Almost two years ago, I penned my first full-fledged essay on Philippine politics, “The end of Philippine democracy?” Thereafter, my life was never the same.
I knew my writings would disappoint my parents, who always wanted me to pursue medical sciences (like my father and sister) or devote myself fully to the academe (like my professor mom) rather than enter, in whichever form, the murky and malevolent world of politics.
Shortly before we elected our 16th president, I nonetheless decided to devote my life of the mind, and more, to understanding the soul of our nation — and its increasingly polarized, besieged and emaciated political institutions.
And soon I found myself in the middle of the maelstrom of Philippine politics, as a deluge of troll armies, black propaganda, death threats and unimaginably crass insults generously greeted my works. For two years, I was involuntarily traumatized whenever a motorbike passed my car. As my mom asked, with horrified perplexity: “Son, why are they doing this, you aren’t even a politician?!”
Before this, almost the entirety of my popular and scholarly works and books were on global affairs, most especially the West Philippine Sea disputes and broader US-China rivalry in Asia. Yet, I sensed something fundamental was at stake in the 2016 elections, so important and transformative that I decided to plunge headlong into an entirely new line of work.
Over the succeeding months, I wrote, with a feverish sense of urgency, the first internationally published book on President Duterte, “The Rise of Duterte: A Populist Revolt Against Elite Democracy.” There are sequels in the making.
My palpable sense of urgency was anchored on the observations of those who reflected the alarming and irrevocable mutation of their societies in the preceding century.
As his country descended into totalitarian dystopia, the Italian thinker Antonio Gramsci warned, “[a] common error in historico-political analysis consists in an inability to find the correct relation between what is organic and what is conjunctural.”
Toward the end of that long century, Francis Fukuyama made a similar observation, emphasizing the need for “distinguishing between what is essential and what is contingent or accidental in world history.”
In many ways, I sensed that something similar was taking place in my country.

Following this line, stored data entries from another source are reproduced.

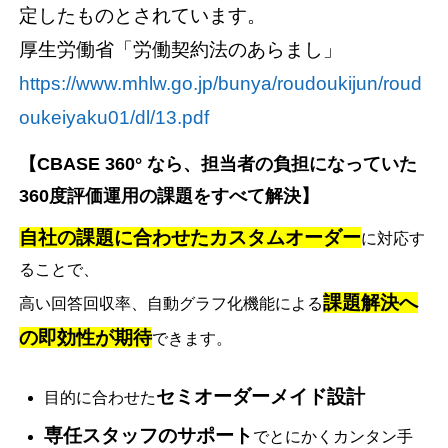
定したものとされています。
厚生労働省「労働契約法のあらまし」
https://www.mhlw.go.jp/bunya/roudoukijun/roud
oukeiyaku01/dl/13.pdf
【CBASE 360° なら、担当者の負担になっていた
360度評価運用の課題をすべて解決】
自社の課題に合わせたカスタムオーダー
に対応す
ることで、
課題解決へ
高い回答回収率、自動グラフ化機能による
の即効性が期待
できます。
セミオーダーメイド設計
目的に合わせた
専任スタッフのサポート
でとにかくカンタン手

As I wrote in my April 2016 essay, “Soon, Philippine (cacique) democracy as we know it may come to an end…”
I knew our democracy was endangered, precisely because it never fully matured. It was always aspirational rather than genuine.
After all, how can you even dare to speak of representative institutions when more than seven out of 10 legislators hail from political dynasties? How can you speak of dignity and development when, according to the World Bank, the 40 richest families took home 76 percent of the 6-percent annual economic growth?
Our proposed solution to such glaring democratic deficit, however, was real democratic reform, not a mindless return to discredited, disastrous forms of authoritarianism.
Keep in mind how, for every Lee Kuan Yew in human history, there have been a hundred Maos, Kims and Mugabes, who reduced their once prosperous nations to ashes of despair and death.
And yet, a plurality of our people placed their hopes of personal redemption and collective regeneration in authoritarian fantasies, with President Duterte’s cuss-laced, tough-talking rhetoric and style of governance serving as the harbinger of a new age in Philippine politics.
Yes, we still have elections, vivacious and boisterous as ever. As things stand, however, it’s highly likely that the upcoming elections will be the most lopsided in recent memory.
The opposition, desperately short on finances, volunteers and local governments willing to host their campaign events, is struggling to get even a single senator elected.
This not only puts into question the fairness and competitive nature of our elections, which is a minimum prerequisite for procedural democracy, but could also leave the legislature at the mercy of executive prerogative in the coming years.
Above all, what is most troubling is the shocking dearth of appreciation for the basic principles of human rights and civil liberties, as our country descends into an increasingly illiberal order. Are we now replacing “cacique democracy” with “new elite autocracy”?